Gary King is the Weatherhead University Professor at Harvard University. He also serves as Director of the Institute for Quantitative Social Science. He and his research group develop and apply empirical methods in many areas of social science research. Full bio and CV

## Research Areas

• Anchoring Vignettes (for interpersonal incomparability)
Methods for interpersonal incomparability, when respondents (from different cultures, genders, countries, or ethnic groups) understand survey questions in different ways; for developing theoretical definitions of complicated concepts apparently definable only by example (i.e., "you know it when you see it").
• Automated Text Analysis
Automated and computer-assisted methods of extracting, organizing, understanding, conceptualizing, and consuming knowledge from massive quantities of unstructured text.
• Causal Inference
Methods for detecting and reducing model dependence (i.e., when minor model changes produce substantively different inferences) in inferring causal effects and other counterfactuals. Matching methods; "politically robust" and cluster-randomized experimental designs; causal bias decompositions.

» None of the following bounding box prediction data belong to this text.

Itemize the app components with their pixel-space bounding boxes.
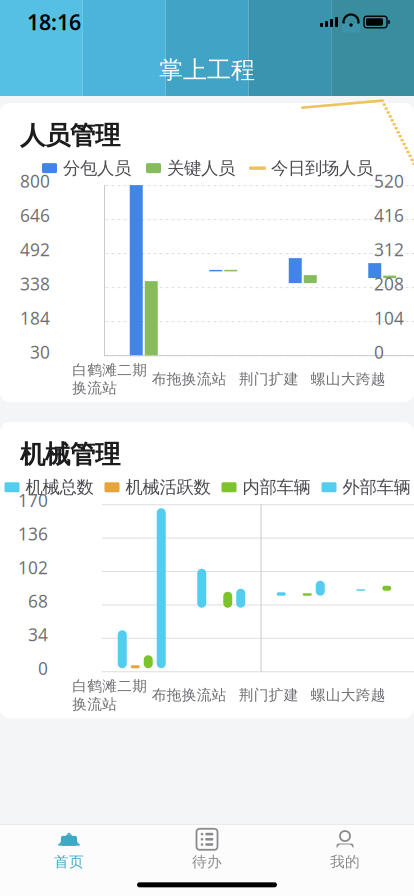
staticText: 首页 bbox=[54, 853, 84, 871]
staticText: 布拖换流站 bbox=[152, 370, 227, 388]
staticText: 30 bbox=[30, 341, 50, 364]
staticText: 机械总数 bbox=[26, 477, 94, 498]
staticText: 136 bbox=[18, 522, 48, 545]
staticText: 荆门扩建 bbox=[239, 686, 299, 704]
staticText: 68 bbox=[28, 590, 48, 612]
staticText: 人员管理 bbox=[20, 120, 120, 151]
staticText: 机械活跃数 bbox=[126, 477, 210, 498]
staticText: 0 bbox=[38, 657, 48, 680]
staticText: 内部车辆 bbox=[242, 477, 310, 498]
staticText: 螺山大跨越 bbox=[311, 686, 386, 704]
staticText: 待办 bbox=[192, 853, 222, 871]
staticText: 机械管理 bbox=[20, 439, 120, 470]
staticText: 104 bbox=[374, 306, 404, 329]
staticText: 关键人员 bbox=[167, 158, 235, 179]
button[interactable]: 待办 bbox=[138, 825, 276, 874]
staticText: 外部车辆 bbox=[342, 477, 410, 498]
staticText: 螺山大跨越 bbox=[311, 370, 386, 388]
staticText: 18:16 bbox=[27, 8, 81, 36]
staticText: 白鹤滩二期换流站 bbox=[72, 677, 147, 713]
button[interactable]: 我的 bbox=[276, 825, 414, 874]
staticText: 我的 bbox=[330, 853, 360, 871]
staticText: 布拖换流站 bbox=[152, 686, 227, 704]
button[interactable]: 首页 bbox=[0, 825, 138, 874]
staticText: 492 bbox=[20, 238, 50, 261]
staticText: 荆门扩建 bbox=[239, 370, 299, 388]
staticText: 416 bbox=[374, 204, 404, 227]
staticText: 646 bbox=[20, 204, 50, 227]
staticText: 170 bbox=[18, 489, 48, 512]
staticText: 102 bbox=[18, 556, 48, 579]
staticText: 白鹤滩二期换流站 bbox=[72, 361, 147, 397]
staticText: 0 bbox=[374, 341, 384, 364]
staticText: 184 bbox=[20, 306, 50, 329]
staticText: 338 bbox=[20, 272, 50, 295]
staticText: 今日到场人员 bbox=[271, 158, 373, 179]
staticText: 520 bbox=[374, 170, 404, 193]
staticText: 分包人员 bbox=[63, 158, 131, 179]
staticText: 312 bbox=[374, 238, 404, 261]
staticText: 208 bbox=[374, 272, 404, 295]
staticText: 800 bbox=[20, 170, 50, 193]
staticText: 掌上工程 bbox=[159, 55, 255, 85]
staticText: 34 bbox=[28, 623, 48, 646]
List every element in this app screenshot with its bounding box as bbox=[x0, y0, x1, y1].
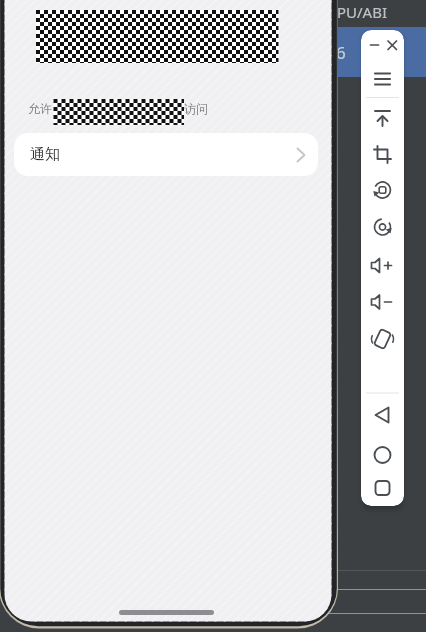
button[interactable] bbox=[368, 325, 397, 353]
staticText: 允许 bbox=[28, 101, 52, 116]
button[interactable] bbox=[368, 176, 397, 204]
staticText: PU/ABI bbox=[337, 2, 388, 22]
button[interactable] bbox=[368, 251, 397, 279]
button[interactable] bbox=[364, 36, 382, 54]
button[interactable] bbox=[368, 213, 397, 241]
button[interactable] bbox=[368, 474, 397, 502]
button[interactable] bbox=[368, 65, 397, 93]
staticText: 6 bbox=[336, 41, 346, 64]
staticText: 访问 bbox=[184, 101, 208, 116]
staticText: 通知 bbox=[30, 145, 60, 164]
button[interactable] bbox=[368, 103, 397, 131]
button[interactable] bbox=[368, 140, 397, 168]
button[interactable]: 通知 bbox=[14, 133, 318, 176]
button[interactable] bbox=[368, 288, 397, 316]
button[interactable] bbox=[368, 401, 397, 429]
button[interactable] bbox=[368, 441, 397, 469]
button[interactable] bbox=[383, 36, 401, 54]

• Event Counts and Durations
Statistical models to explain or predict how many events occur for each fixed time period, or the time between events. An application to cabinet dissolution in parliamentary democracies which united two previously warring scholarly literature. Other applications to international relations and U.S. Supreme Court appointments.
• Ecological Inference
Inferring individual behavior from group-level data: The first approach to incorporate both unit-level deterministic bounds and cross-unit statistical information, methods for 2x2 and larger tables, Bayesian model averaging, applications to elections, software.

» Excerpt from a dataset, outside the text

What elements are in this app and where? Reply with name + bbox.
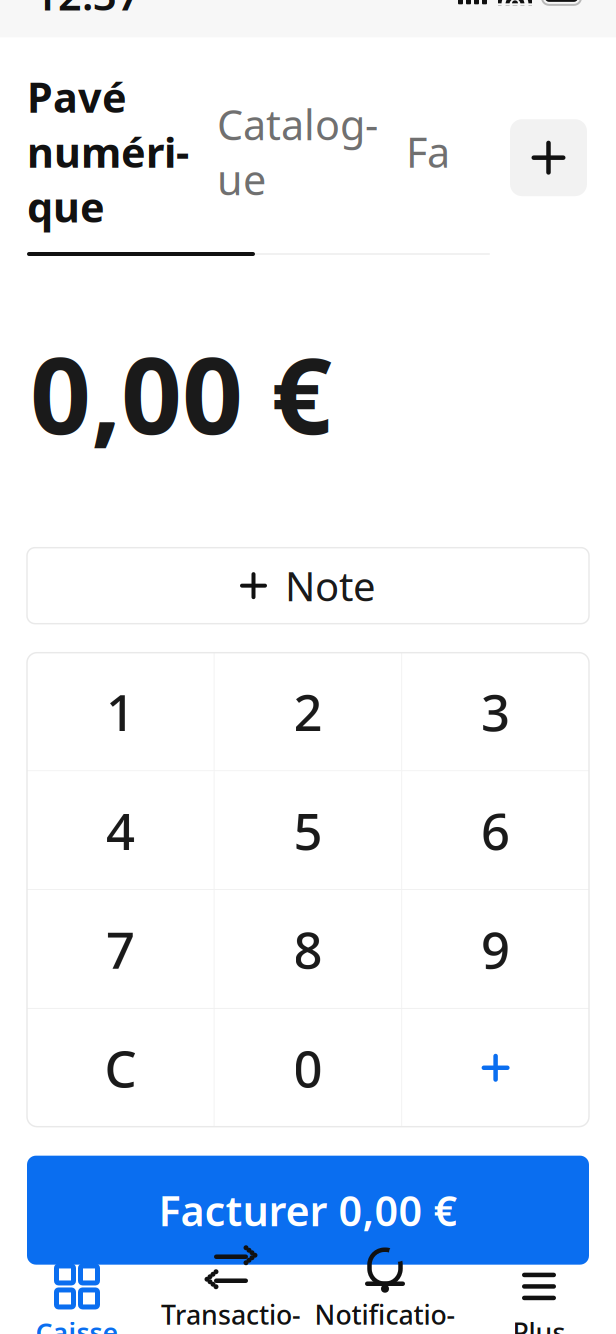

• Missing Data & Measurement Error
Statistical methods to accommodate missing information in data sets due to scattered unit nonresponse, missing variables, or values or variables measured with error. Easy-to-use algorithms and software for multiple imputation and multiple overimputation for surveys, time series, and time series cross-sectional data. Applications to electoral, and other compositional, data.
• Qualitative Research
How the same unified theory of inference underlies quantitative and qualitative research alike; scientific inference when quantification is difficult or impossible; research design; empirical research in legal scholarship.
• Rare Events
How to save 99% of your data collection costs; bias corrections for logistic regression in estimating probabilities and causal effects in rare events data; estimating base probabilities or any quantity from case-control data; automated coding of events.
• Survey Research
How surveys work and a variety of methods to use with surveys. Surveys for estimating death rates, why election polls are so variable when the vote is so predictable, and health inequality.

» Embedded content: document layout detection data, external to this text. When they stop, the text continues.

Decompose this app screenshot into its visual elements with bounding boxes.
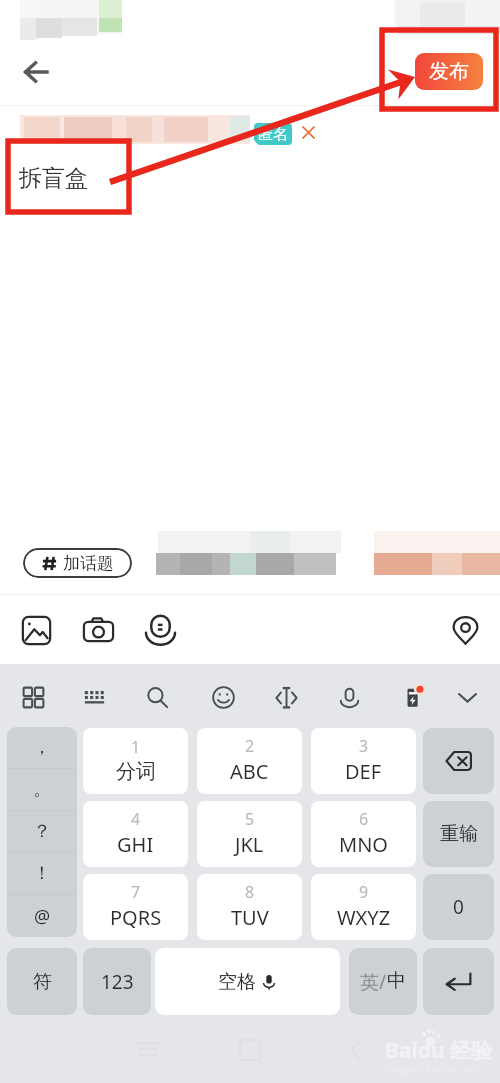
button[interactable]: 匿名: [254, 123, 292, 145]
staticText: ，: [33, 736, 51, 759]
staticText: 匿名: [258, 125, 288, 144]
button[interactable]: Enter: [423, 948, 494, 1015]
staticText: 加话题: [63, 553, 114, 574]
staticText: 6: [359, 808, 369, 830]
button[interactable]: Camera: [77, 609, 119, 651]
staticText: 2: [245, 735, 255, 757]
button[interactable]: Add image: [15, 609, 57, 651]
button[interactable]: 7: [83, 874, 188, 940]
button[interactable]: 123: [83, 948, 151, 1015]
button[interactable]: Emoji: [204, 678, 242, 716]
button[interactable]: @: [7, 895, 77, 937]
button[interactable]: Voice input: [330, 678, 368, 716]
staticText: 空格: [218, 970, 256, 994]
staticText: 5: [245, 808, 255, 830]
staticText: 4: [131, 808, 141, 830]
button[interactable]: ！: [7, 853, 77, 894]
staticText: GHI: [117, 831, 154, 858]
staticText: 英/: [360, 969, 387, 995]
staticText: 重输: [440, 822, 478, 846]
staticText: DEF: [345, 758, 382, 785]
button[interactable]: ？: [7, 811, 77, 852]
staticText: 7: [131, 881, 141, 903]
button[interactable]: 发布: [415, 53, 483, 90]
button[interactable]: 符: [7, 948, 77, 1015]
button[interactable]: Backspace: [423, 728, 494, 794]
button[interactable]: 1: [83, 728, 188, 794]
button[interactable]: 9: [311, 874, 416, 940]
button[interactable]: Search: [138, 678, 176, 716]
staticText: 。: [33, 778, 51, 801]
button[interactable]: Clipboard: [394, 678, 432, 716]
button[interactable]: Voice changer: [139, 608, 181, 650]
button[interactable]: 5: [197, 801, 302, 867]
staticText: 发布: [429, 59, 469, 84]
button[interactable]: Apps: [14, 678, 52, 716]
staticText: Baidu 经验: [385, 1036, 493, 1065]
staticText: PQRS: [110, 904, 162, 931]
staticText: 拆盲盒: [19, 164, 88, 193]
button[interactable]: Remove tag: [296, 120, 320, 144]
button[interactable]: Keyboard layout: [75, 678, 113, 716]
staticText: 符: [33, 970, 52, 994]
staticText: 0: [453, 894, 464, 920]
staticText: 分词: [116, 759, 156, 784]
button[interactable]: 英/: [349, 948, 417, 1015]
staticText: ？: [33, 820, 51, 843]
staticText: WXYZ: [337, 904, 391, 931]
button[interactable]: 空格: [155, 948, 340, 1015]
button[interactable]: 加话题: [23, 548, 132, 578]
staticText: @: [34, 904, 51, 929]
staticText: ！: [33, 862, 51, 885]
button[interactable]: Back: [16, 52, 56, 92]
button[interactable]: Text cursor: [267, 678, 305, 716]
button[interactable]: 2: [197, 728, 302, 794]
button[interactable]: 0: [423, 874, 494, 940]
button[interactable]: Hide keyboard: [448, 678, 486, 716]
button[interactable]: Location: [444, 609, 486, 651]
staticText: 9: [359, 881, 369, 903]
staticText: JKL: [235, 831, 264, 858]
button[interactable]: ，: [7, 727, 77, 768]
staticText: ABC: [230, 758, 269, 785]
button[interactable]: 。: [7, 769, 77, 810]
button[interactable]: 3: [311, 728, 416, 794]
staticText: 123: [101, 969, 134, 995]
staticText: 1: [131, 736, 141, 758]
button[interactable]: 6: [311, 801, 416, 867]
button[interactable]: 8: [197, 874, 302, 940]
button[interactable]: 4: [83, 801, 188, 867]
staticText: 8: [245, 881, 255, 903]
staticText: 3: [359, 735, 369, 757]
staticText: 中: [387, 969, 406, 993]
staticText: MNO: [339, 831, 388, 858]
button[interactable]: 重输: [423, 801, 494, 867]
staticText: TUV: [231, 904, 269, 931]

• Unifying Statistical Analysis
Development of a unified approach to statistical modeling, inference, interpretation, presentation, analysis, and software; integrated with most of the other projects listed here.
• Evaluating Social Security Forecasts
The accuracy of U.S. Social Security Administration (SSA) demographic and financial forecasts is crucial for the solvency of its Trust Funds, government programs comprising greater than 50% of all federal government expenditures, industry decision making, and the evidence base of many scholarly articles. Forecasts are also essential for scoring policy proposals, put forward by both political parties. Because SSA makes public little replication information, and uses ad hoc, qualitative, and antiquated statistical forecasting methods, no one in or out of government has been able to produce fully independent alternative forecasts or policy scorings. Yet, no systematic evaluation of SSA forecasts has ever been published by SSA or anyone else. We show that SSA's forecasting errors were approximately unbiased until about 2000, but then began to grow quickly, with increasingly overconfident uncertainty intervals. Moreover, the errors all turn out to be in the same potentially dangerous direction, each making the Social Security Trust Funds look healthier than they actually are. We also discover the cause of these findings with evidence from a large number of interviews we conducted with participants at every level of the forecasting and policy processes. We show that SSA's forecasting procedures meet all the conditions the modern social-psychology and statistical literatures demonstrate make bias likely. When those conditions mixed with potent new political forces trying to change Social Security and influence the forecasts, SSA's actuaries hunkered down trying hard to insulate themselves from the intense political pressures. Unfortunately, this otherwise laudable resistance to undue influence, along with their ad hoc qualitative forecasting models, led them to also miss important changes in the input data such as retirees living longer lives, and drawing more benefits, than predicted by simple extrapolations. We explain that solving this problem involves using (a) removing human judgment where possible, by using formal statistical methods -- via the revolution in data science and big data; (b) instituting formal structural procedures when human judgment is required -- via the revolution in social psychological research; and (c) requiring transparency and data sharing to catch errors that slip through -- via the revolution in data sharing & replication.An article at Barron's about our work.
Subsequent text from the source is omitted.